What are the semantics of store forwarding under the x86 memory model?

Question

It's not too difficult to figure out the semantics of present CPUs by experimentation; but what I want to know is, what semantic guarantees are provided by the architectural memory model? I've read volume 3, chapter 8 of the intel SDM, and I believe it is ambiguous. Am I missing something?

The manual nominally says:

A read which succeeds a write in program order and is not from the same location may be ordered before the write.
A read which succeeds a write in program order and is from the same location happens after it.

It also says:

In a multiple-processor system, the following ordering principles apply:

Memory ordering obeys causality

I'll come back to this.

Just one sentence is later devoted to store forwarding:

The processor-ordering model described in this section is virtually identical to that used by the Pentium and Intel486 processors. The only enhancements in the Pentium 4, Intel Xeon, and P6 family processors are:

Store-buffer forwarding, when a read passes a write to the same memory location

There's also an example (§8.2.3.5); examples are not generally taken to be normative, but we'll take it at face value for now. From what I understand, the effect of the example is basically to amend #2 above to:

If a read is from the same location as a write which it succeeds in program order, the read must happen 'after' the write in that it either must observe the write, or another write made by another core to the same location which happens after the first write; however, in the first case, the read may happen before the write is made visible to other processors.

The example is of a situation where this makes a difference; I've elided it for brevity. Another example is given here, which was also the motivation for this question.

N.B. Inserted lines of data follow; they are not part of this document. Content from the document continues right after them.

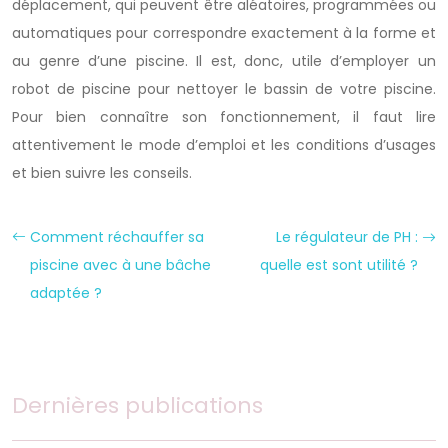
déplacement, qui peuvent être aléatoires, programmées ou
automatiques pour correspondre exactement à la forme et
au genre d’une piscine. Il est, donc, utile d’employer un
robot de piscine pour nettoyer le bassin de votre piscine.
Pour bien connaître son fonctionnement, il faut lire
attentivement le mode d’emploi et les conditions d’usages
et bien suivre les conseils.
Comment réchauffer sa
Le régulateur de PH :
piscine avec à une bâche
quelle est sont utilité ?
adaptée ?
Dernières publications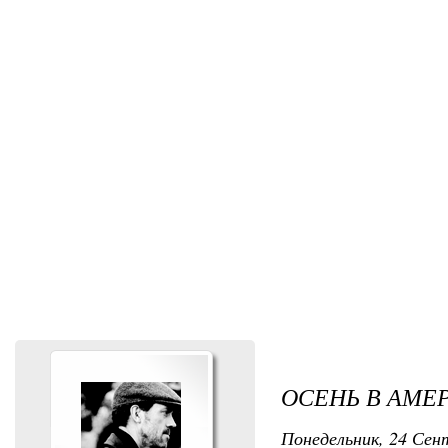
ОСЕНЬ В АМЕ
Понедельник, 24 Сент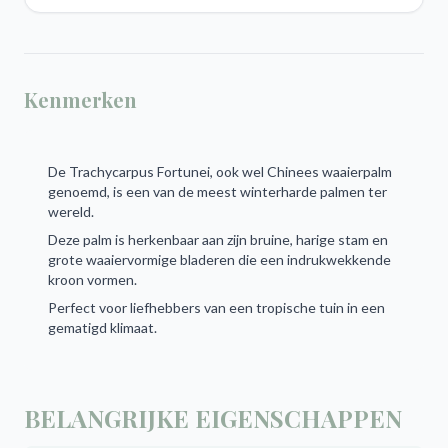
Kenmerken
De Trachycarpus Fortunei, ook wel Chinees waaierpalm
genoemd, is een van de meest winterharde palmen ter
wereld.
Deze palm is herkenbaar aan zijn bruine, harige stam en
grote waaiervormige bladeren die een indrukwekkende
kroon vormen.
Perfect voor liefhebbers van een tropische tuin in een
gematigd klimaat.
BELANGRIJKE EIGENSCHAPPEN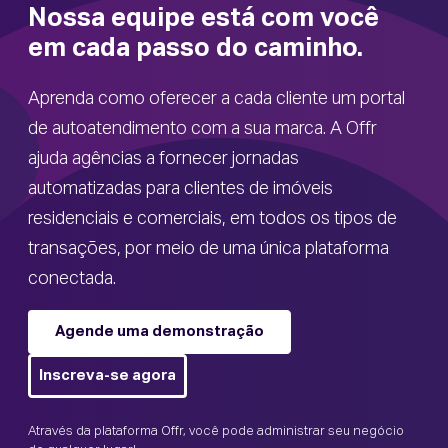
Nossa equipe está com você
em cada passo do caminho.
Aprenda como oferecer a cada cliente um portal
de autoatendimento com a sua marca. A Offr
ajuda agências a fornecer jornadas
automatizadas para clientes de imóveis
residenciais e comerciais, em todos os tipos de
transações, por meio de uma única plataforma
conectada.
Agende uma demonstração
Inscreva-se agora
Através da plataforma Offr, você pode administrar seu negócio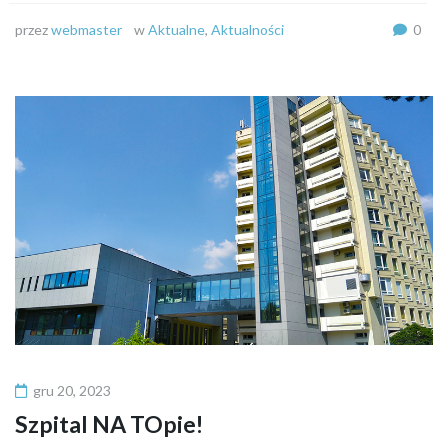
przez
webmaster
w
Aktualne
,
Aktualności
0
gru 20, 2023
Szpital NA TOpie!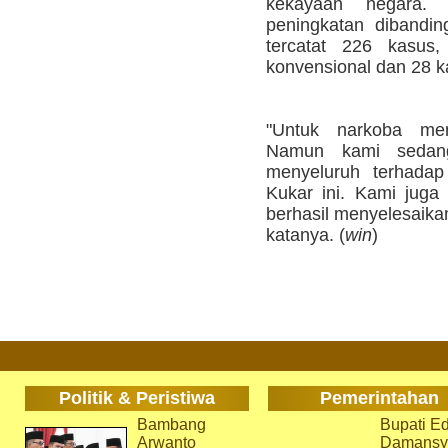
kekayaan negara.
peningkatan dibandi
tercatat 226 kasus
konvensional dan 28 
"Untuk narkoba me
Namun kami sedang
menyeluruh terhadap
Kukar ini. Kami jug
berhasil menyelesaika
katanya. (
win
)
Politik & Peristiwa
Pemerintahan
Bambang
Bupati Ed
Arwanto
Damansy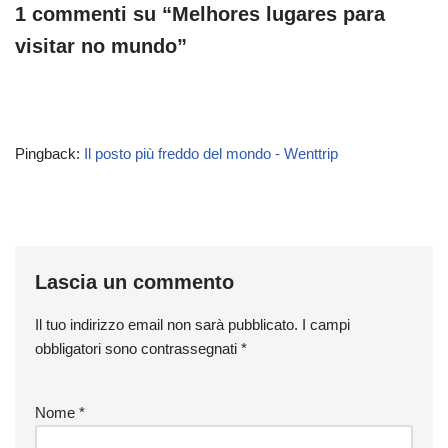
1 commenti su “Melhores lugares para
visitar no mundo”
Pingback:
Il posto più freddo del mondo - Wenttrip
Lascia un commento
Il tuo indirizzo email non sarà pubblicato.
I campi
obbligatori sono contrassegnati
*
Nome
*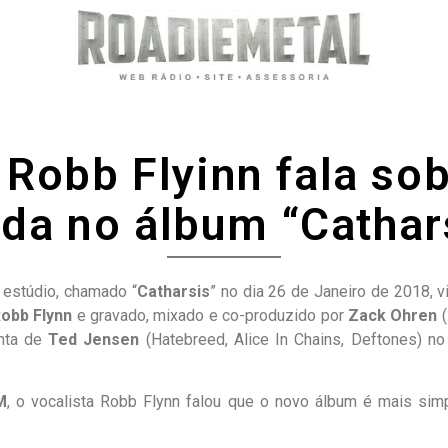
Robb Flyinn fala sob
da no álbum “Cathar
 estúdio, chamado “
Catharsis
” no dia 26 de Janeiro de 2018, v
obb Flynn
e gravado, mixado e co-produzido por
Zack Ohren
(
onta de
Ted Jensen
(Hatebreed, Alice In Chains, Deftones) no
M
, o vocalista Robb Flynn falou que o novo álbum é mais sim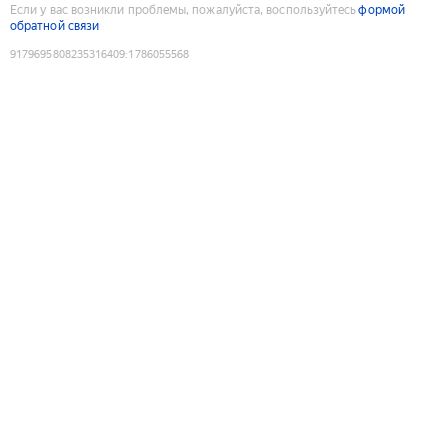
Если у вас возникли проблемы, пожалуйста, воспользуйтесь
формой
обратной связи
9179695808235316409
:
1786055568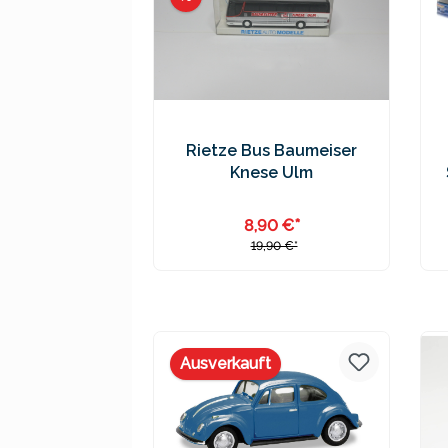
Rietze Bus Baumeiser
Knese Ulm
8,90 €*
19,90 €*
Preise inkl. MwSt. zzgl.
Versandkosten
Ausverkauft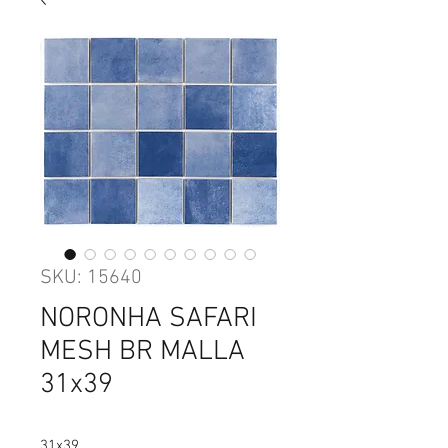
SKU: 15640
NORONHA SAFARI
MESH BR MALLA
31x39
31x39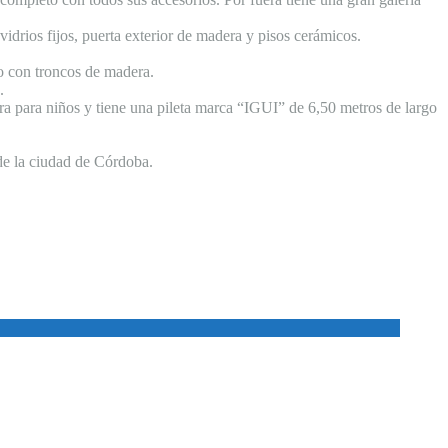
vidrios fijos, puerta exterior de madera y pisos cerámicos.
ho con troncos de madera.
.
era para niños y tiene una pileta marca “IGUI” de 6,50 metros de largo
de la ciudad de Córdoba.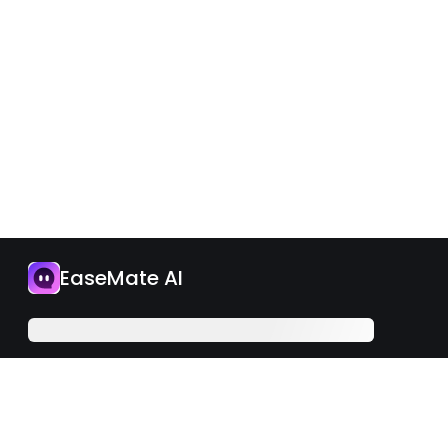
App
EaseMate AI
Jetzt upgraden
Deutsch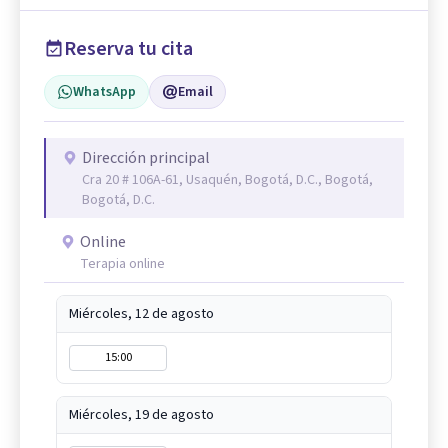
Reserva tu cita
WhatsApp
Email
Dirección principal
Cra 20 # 106A-61, Usaquén, Bogotá, D.C., Bogotá,
Bogotá, D.C.
Online
Terapia online
Miércoles, 12 de agosto
15:00
Miércoles, 19 de agosto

However, this notion of 'from the same location' makes no account of a read which partially overlaps a previous write. What are the semantics then? Here are two concrete questions:

First question

Suppose that, to set up our initial state, we have mov word [r1], 0. Then:

Core 1

mov     byte [_x], 0x01
mov     r1, word [_x]

Core 2

mov             eax, 0x0000
mov             r2, 0x0100
lock cmpxchg    word [_x], r3

Is it true that exactly one of the following must be true?

The write happens before the CAS; the CAS fails; and the read sees 0x0001.
The write happens after the CAS; the CAS succeeds; and the read sees 0x0101.

And there is no third possibility?

The write happens after the CAS; the CAS succeeds; but the read still sees 0x0001 because it happened before the write became visible to other cores.

Second question

Much more straightforward, this time: suppose that core 2 isn't writing near r1. (It might be writing elsewhere, though; else the issue is meaningless.) We just have:

Core 1

mov     byte [_x], 0x01
mov     r1, word [_x]

Must this read wait until after the write becomes visible to other cores?

These two questions are variants (but distinct variants) of the same question: if a read partially overlaps a write in the store queue, can you forward the part that's in the store queue, and serve the rest as a regular read? Or do you have to stall until the read is completed? The manual only talks about a read 'to the same location as' a write; but in this case, the read is both to the same location as the write and to a different location.

You could apply the following reasoning to this case:

A word read is notionally a pair of byte-reads, executed atomically.
If we break the read up into two reads, each one can, independently, be ordered before the write is made visible to other cores; one does not alias it, and one matches it exactly.
Having moved both of the byte reads to the other side of the write, we can recombine them into a single atomic read.

But I believe this is unsound reasoning. You can't just take an atomic operation, break it up into its pieces, apply nonatomic reasoning to the constituents, and then recombine them into an atom.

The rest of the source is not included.